» **EXERCISE INSTRUCTIONS**:
From the entries below, retype only the lines from the one with "Jeux d’adresse, jeux coopératifs, jeux de" through the one with "durante gobiernos de", exactly as written.

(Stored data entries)
"""

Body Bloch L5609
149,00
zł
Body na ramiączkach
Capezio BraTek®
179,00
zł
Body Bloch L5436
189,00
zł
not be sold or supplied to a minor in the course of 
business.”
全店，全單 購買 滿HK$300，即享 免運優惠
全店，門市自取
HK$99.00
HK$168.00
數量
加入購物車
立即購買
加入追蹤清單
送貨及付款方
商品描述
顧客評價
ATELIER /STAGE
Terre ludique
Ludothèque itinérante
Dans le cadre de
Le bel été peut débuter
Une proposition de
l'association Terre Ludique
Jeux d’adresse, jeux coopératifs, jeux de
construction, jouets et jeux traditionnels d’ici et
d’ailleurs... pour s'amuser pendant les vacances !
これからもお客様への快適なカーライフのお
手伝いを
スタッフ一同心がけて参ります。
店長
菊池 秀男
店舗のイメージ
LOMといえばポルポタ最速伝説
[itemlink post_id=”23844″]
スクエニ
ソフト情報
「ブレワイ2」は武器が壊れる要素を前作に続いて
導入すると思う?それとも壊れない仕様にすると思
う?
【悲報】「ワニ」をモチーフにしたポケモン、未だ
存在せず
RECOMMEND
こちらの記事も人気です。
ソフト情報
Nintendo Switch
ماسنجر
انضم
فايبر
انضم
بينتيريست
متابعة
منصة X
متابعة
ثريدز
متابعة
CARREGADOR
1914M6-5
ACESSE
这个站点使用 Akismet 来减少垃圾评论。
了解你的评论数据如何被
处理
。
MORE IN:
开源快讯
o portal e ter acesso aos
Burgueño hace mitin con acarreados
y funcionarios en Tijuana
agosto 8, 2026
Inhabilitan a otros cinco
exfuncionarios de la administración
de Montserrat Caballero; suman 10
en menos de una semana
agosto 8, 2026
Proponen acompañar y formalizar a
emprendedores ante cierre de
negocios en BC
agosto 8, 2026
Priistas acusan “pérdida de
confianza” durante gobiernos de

"""
"""

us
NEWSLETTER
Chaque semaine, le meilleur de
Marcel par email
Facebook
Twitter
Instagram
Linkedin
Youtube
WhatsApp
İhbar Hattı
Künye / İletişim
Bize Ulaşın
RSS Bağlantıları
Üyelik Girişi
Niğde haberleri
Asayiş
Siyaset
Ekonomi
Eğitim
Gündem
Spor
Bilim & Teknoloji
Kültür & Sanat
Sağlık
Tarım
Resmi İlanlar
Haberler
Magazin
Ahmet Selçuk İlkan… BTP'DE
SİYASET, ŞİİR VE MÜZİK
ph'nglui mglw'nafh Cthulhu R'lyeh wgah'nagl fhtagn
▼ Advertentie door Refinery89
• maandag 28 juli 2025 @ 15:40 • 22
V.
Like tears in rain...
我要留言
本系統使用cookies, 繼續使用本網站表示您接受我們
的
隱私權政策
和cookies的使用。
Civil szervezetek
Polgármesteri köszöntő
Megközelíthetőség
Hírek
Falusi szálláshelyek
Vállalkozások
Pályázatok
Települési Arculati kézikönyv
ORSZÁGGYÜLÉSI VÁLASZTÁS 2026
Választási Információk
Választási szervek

"""

» **ANSWER SECTION**:
Jeux d’adresse, jeux coopératifs, jeux de
construction, jouets et jeux traditionnels d’ici et
d’ailleurs... pour s'amuser pendant les vacances !
これからもお客様への快適なカーライフのお
手伝いを
スタッフ一同心がけて参ります。
店長
菊池 秀男
店舗のイメージ
LOMといえばポルポタ最速伝説
[itemlink post_id=”23844″]
スクエニ
ソフト情報
「ブレワイ2」は武器が壊れる要素を前作に続いて
導入すると思う?それとも壊れない仕様にすると思
う?
【悲報】「ワニ」をモチーフにしたポケモン、未だ
存在せず
RECOMMEND
こちらの記事も人気です。
ソフト情報
Nintendo Switch
ماسنجر
انضم
فايبر
انضم
بينتيريست
متابعة
منصة X
متابعة
ثريدز
متابعة
CARREGADOR
1914M6-5
ACESSE
这个站点使用 Akismet 来减少垃圾评论。
了解你的评论数据如何被
处理
。
MORE IN:
开源快讯
o portal e ter acesso aos
Burgueño hace mitin con acarreados
y funcionarios en Tijuana
agosto 8, 2026
Inhabilitan a otros cinco
exfuncionarios de la administración
de Montserrat Caballero; suman 10
en menos de una semana
agosto 8, 2026
Proponen acompañar y formalizar a
emprendedores ante cierre de
negocios en BC
agosto 8, 2026
Priistas acusan “pérdida de
confianza” durante gobiernos de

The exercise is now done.